To Kill A King

Jan 01, 2012 13:09



Part One

She wishes she could think of another solution, some other way to rid her home of the tyrant of a king, but she can't. For her entire life Hana has been forced to watch her parents work their fingers raw to make enough money to pay taxes and still be able to pay for simple necessities such as shelter, food, and clothing. She hasn't seen her parents wear new clothes for at least six years and she knows they only take enough food to keep from starving to death for themselves.

Times are lean for the common folk. There are food shortages, great plagues, wars, and Hana knows that. She knows it but she also knows this: that for the royalty, for the people that live in the rich quarter, times are never lean. She blames the shortages, the wars, on them and while she's not the only one that does she's the only one willing to try and do something.

It's been a long few years that took Hana to build up to what she's about to do. She's tried requesting audiences with members of the royal family. She's tried talking her friends, neighbours, family, into protesting with her. She's tried to get the young men that leave to join the war - both volunteers and otherwise - to refuse to go. To throw down their arms and tell the rich people to fight their own wars. Everywhere Hana turned she was laughed at, ridiculed, and once even thrown in the gaol for two days for tying herself with rope enchanted to be uncuttable (stolen from the Sorcerer that lives in the next town over from the one she lives in) to the gates of the castle that the royal family lives in.

He's a local legend, the solution she's been forced to try. The man in the mountain, the fallen Rider, the bringer of the green flames. He's known by many names and there's a different story for every name as to how he's come to be. Everyone in Hana's village knows of at least one of the stories and most parents use him as a boogeyman to scare their children into behaving.

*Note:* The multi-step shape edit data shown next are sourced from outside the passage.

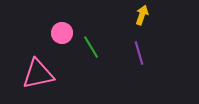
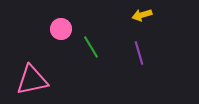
yellow arrow: rotated 126 degrees counterclockwise
pink circle: moved 1 px left, 4 px up
pink triangle: moved 6 px left, 6 px down
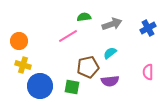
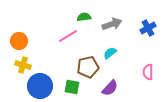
purple semicircle: moved 7 px down; rotated 42 degrees counterclockwise
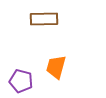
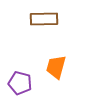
purple pentagon: moved 1 px left, 2 px down
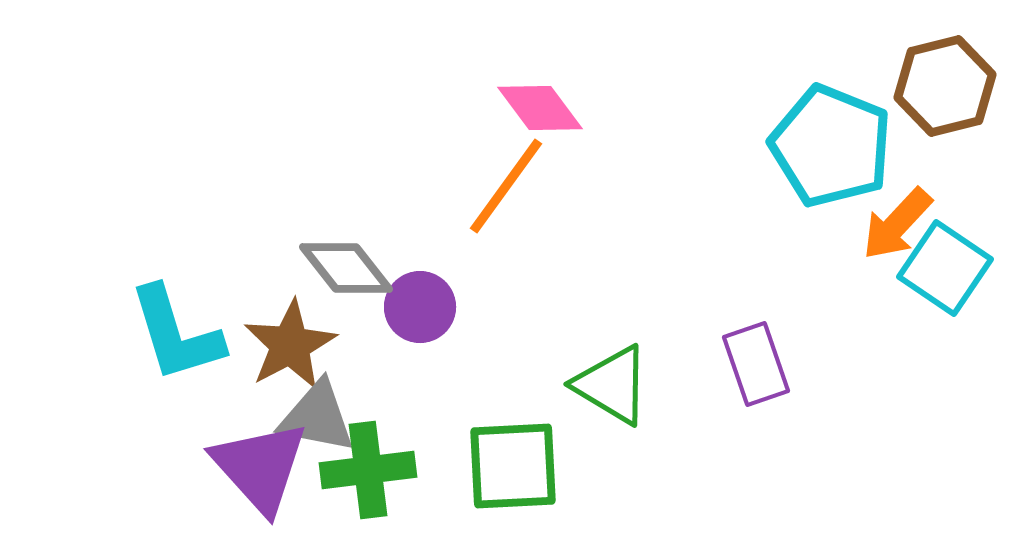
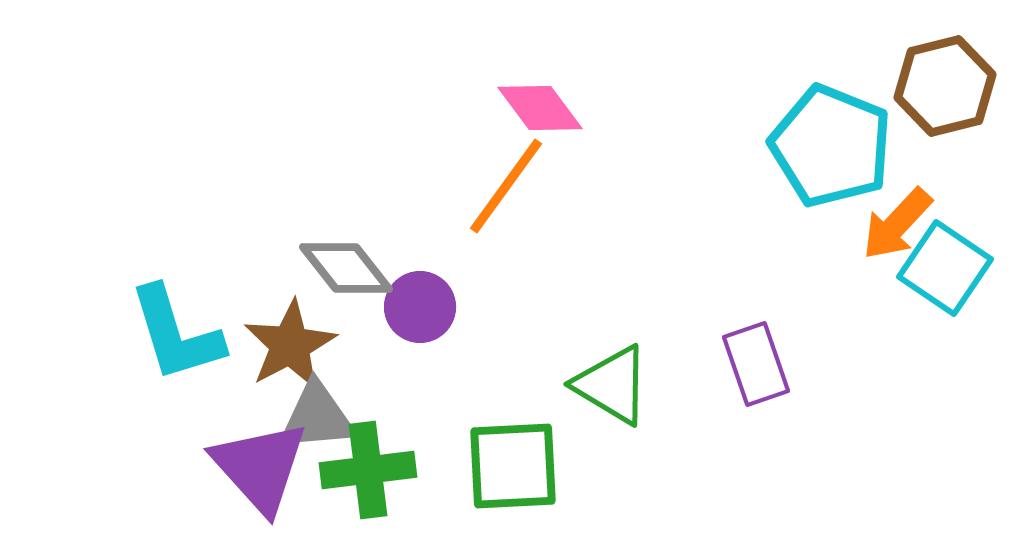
gray triangle: rotated 16 degrees counterclockwise
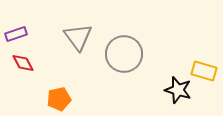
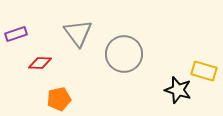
gray triangle: moved 4 px up
red diamond: moved 17 px right; rotated 60 degrees counterclockwise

None of the stories are right, though.

Hana's heard them all. How he's one of the wizards of old, one of the ones whose powers knew nearly no limit, and he pushed his powers too far while trying to become immortal. How he insulted one of the Shadow People and was cursed. She grew up with them told as bedtime stories so that she would know better than to believe in them, but she doesn't know why. Her father wouldn't ever tell her.

She's glad she knows all the stories though, because it gives her the information she needs. With all the stories there are similar facts that she's guessed to be the truth that all really good lies are built upon. One is that he keeps to the Dead Mountains, and that the best way to get his attention is to call him by his birth name.

So Hana makes her way slowly to a ledge over the canyon snaking through the Dead Mountains. There's nearly no plant life anywhere despite the dirt beneath her feet looking and feeling like it would be perfect for it. The few trees that have dared to defy the keeper of this particular mountain range (one of the longest in the world, starting in one corner of the map and then winding down around to the opposite corner like a twisting river of evil intentions) are twisted and evil looking. She's never been farther away from her home of Toyl than Rufgar, the city that's not even on the next horizon to Toyl, but she's heard from travellers passing through that there isn't any life at all anywhere along the Dead Mountains.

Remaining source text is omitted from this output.